* [Exercise]: For each record that follows, restate the text exactly and drop the pictures.

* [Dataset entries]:
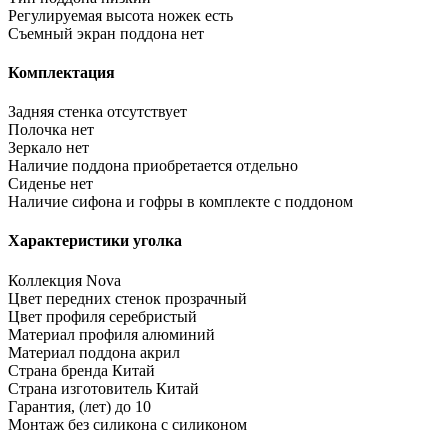
Регулируемая высота ножек
есть
Съемный экран поддона
нет
Комплектация
Задняя стенка
отсутствует
Полочка
нет
Зеркало
нет
Наличие поддона
приобретается отдельно
Сиденье
нет
Наличие сифона и гофры
в комплекте с поддоном
Характеристики уголка
Коллекция
Nova
Цвет передних стенок
прозрачный
Цвет профиля
серебристый
Материал профиля
алюминий
Материал поддона
акрил
Страна бренда
Китай
Страна изготовитель
Китай
Гарантия, (лет)
до 10
Монтаж без силикона
с силиконом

* [Solution for this problem]:
Регулируемая высота ножек
есть
Съемный экран поддона
нет
Комплектация
Задняя стенка
отсутствует
Полочка
нет
Зеркало
нет
Наличие поддона
приобретается отдельно
Сиденье
нет
Наличие сифона и гофры
в комплекте с поддоном
Характеристики уголка
Коллекция
Nova
Цвет передних стенок
прозрачный
Цвет профиля
серебристый
Материал профиля
алюминий
Материал поддона
акрил
Страна бренда
Китай
Страна изготовитель
Китай
Гарантия, (лет)
до 10
Монтаж без силикона
с силиконом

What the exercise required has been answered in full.